In the entries below, find the line containing "vita e l’opera" and the line containing "Europa sono, scrive". Copy those two lines and everything between them exactly, and only that.

# # # #

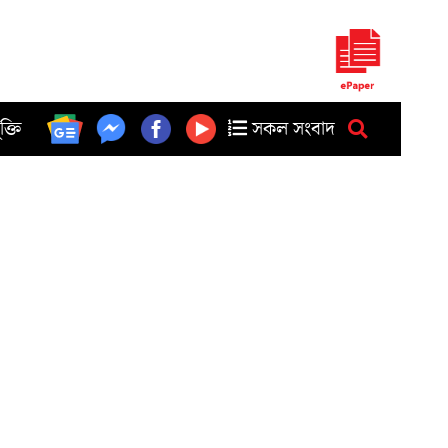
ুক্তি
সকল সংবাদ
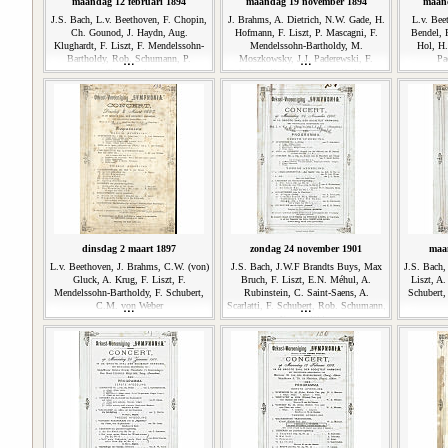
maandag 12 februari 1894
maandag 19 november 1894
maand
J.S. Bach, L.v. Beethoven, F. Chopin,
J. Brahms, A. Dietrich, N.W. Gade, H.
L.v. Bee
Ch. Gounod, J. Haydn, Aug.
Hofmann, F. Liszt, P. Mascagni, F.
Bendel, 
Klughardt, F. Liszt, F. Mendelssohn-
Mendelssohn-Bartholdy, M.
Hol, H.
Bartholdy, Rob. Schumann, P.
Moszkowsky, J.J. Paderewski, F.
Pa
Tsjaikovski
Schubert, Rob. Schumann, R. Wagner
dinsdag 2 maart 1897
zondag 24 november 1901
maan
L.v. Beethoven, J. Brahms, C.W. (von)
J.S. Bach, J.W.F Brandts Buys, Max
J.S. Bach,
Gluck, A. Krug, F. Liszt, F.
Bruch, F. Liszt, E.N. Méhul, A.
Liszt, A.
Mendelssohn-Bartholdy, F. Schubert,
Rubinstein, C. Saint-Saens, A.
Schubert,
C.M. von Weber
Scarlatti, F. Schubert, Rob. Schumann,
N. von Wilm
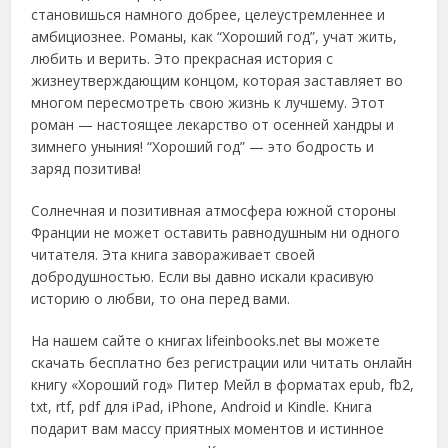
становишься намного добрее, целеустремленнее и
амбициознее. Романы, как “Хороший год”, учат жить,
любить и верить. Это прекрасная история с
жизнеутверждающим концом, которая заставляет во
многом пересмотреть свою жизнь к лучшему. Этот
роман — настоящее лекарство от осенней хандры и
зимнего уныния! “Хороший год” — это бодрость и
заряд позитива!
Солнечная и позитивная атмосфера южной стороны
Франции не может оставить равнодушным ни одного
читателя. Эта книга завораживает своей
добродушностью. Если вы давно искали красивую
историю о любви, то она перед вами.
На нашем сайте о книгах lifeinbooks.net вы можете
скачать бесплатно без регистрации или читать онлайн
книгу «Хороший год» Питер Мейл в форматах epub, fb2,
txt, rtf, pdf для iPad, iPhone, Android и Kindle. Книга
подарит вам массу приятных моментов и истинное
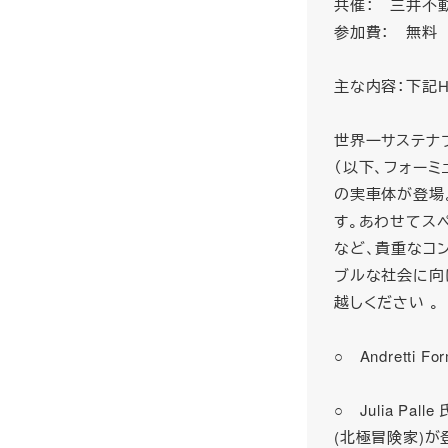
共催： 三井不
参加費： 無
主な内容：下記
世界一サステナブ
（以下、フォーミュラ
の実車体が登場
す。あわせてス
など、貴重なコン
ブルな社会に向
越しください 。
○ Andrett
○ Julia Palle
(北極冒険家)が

# # # #

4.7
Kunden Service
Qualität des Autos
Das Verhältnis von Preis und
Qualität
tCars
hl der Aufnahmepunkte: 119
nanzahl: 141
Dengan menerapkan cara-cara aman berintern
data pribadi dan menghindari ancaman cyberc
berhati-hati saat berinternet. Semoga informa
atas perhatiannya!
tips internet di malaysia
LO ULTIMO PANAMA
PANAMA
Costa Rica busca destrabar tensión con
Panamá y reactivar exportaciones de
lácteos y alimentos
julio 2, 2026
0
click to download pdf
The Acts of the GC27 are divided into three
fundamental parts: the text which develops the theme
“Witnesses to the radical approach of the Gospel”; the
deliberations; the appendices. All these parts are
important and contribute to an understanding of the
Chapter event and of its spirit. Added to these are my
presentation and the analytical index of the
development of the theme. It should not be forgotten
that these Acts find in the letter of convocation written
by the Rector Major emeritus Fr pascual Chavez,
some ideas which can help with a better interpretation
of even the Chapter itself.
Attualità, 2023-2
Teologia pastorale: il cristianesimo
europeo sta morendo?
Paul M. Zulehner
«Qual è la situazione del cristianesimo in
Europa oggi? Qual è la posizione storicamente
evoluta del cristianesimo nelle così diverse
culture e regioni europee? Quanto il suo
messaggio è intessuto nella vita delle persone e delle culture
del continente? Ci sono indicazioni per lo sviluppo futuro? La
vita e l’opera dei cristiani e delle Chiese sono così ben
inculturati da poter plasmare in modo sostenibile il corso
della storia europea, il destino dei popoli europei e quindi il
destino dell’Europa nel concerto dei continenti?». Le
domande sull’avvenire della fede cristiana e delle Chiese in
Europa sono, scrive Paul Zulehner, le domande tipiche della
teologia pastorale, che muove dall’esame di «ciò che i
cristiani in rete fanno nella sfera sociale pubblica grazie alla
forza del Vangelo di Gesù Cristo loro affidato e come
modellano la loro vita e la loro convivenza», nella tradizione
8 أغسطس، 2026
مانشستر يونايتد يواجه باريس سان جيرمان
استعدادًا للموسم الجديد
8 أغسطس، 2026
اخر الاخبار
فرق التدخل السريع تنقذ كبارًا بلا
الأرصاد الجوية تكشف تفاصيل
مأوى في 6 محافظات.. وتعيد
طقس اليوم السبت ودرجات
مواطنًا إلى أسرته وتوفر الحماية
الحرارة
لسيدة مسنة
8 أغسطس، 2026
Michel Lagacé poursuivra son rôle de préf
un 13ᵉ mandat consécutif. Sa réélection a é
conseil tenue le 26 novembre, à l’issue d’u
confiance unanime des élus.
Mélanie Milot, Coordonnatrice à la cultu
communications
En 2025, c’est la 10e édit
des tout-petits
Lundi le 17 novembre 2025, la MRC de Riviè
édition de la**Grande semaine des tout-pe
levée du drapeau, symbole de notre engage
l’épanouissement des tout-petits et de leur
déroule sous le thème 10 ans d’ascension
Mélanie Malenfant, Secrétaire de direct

# # # #

Solution for this exercise:
vita e l’opera dei cristiani e delle Chiese sono così ben
inculturati da poter plasmare in modo sostenibile il corso
della storia europea, il destino dei popoli europei e quindi il
destino dell’Europa nel concerto dei continenti?». Le
domande sull’avvenire della fede cristiana e delle Chiese in
Europa sono, scrive Paul Zulehner, le domande tipiche della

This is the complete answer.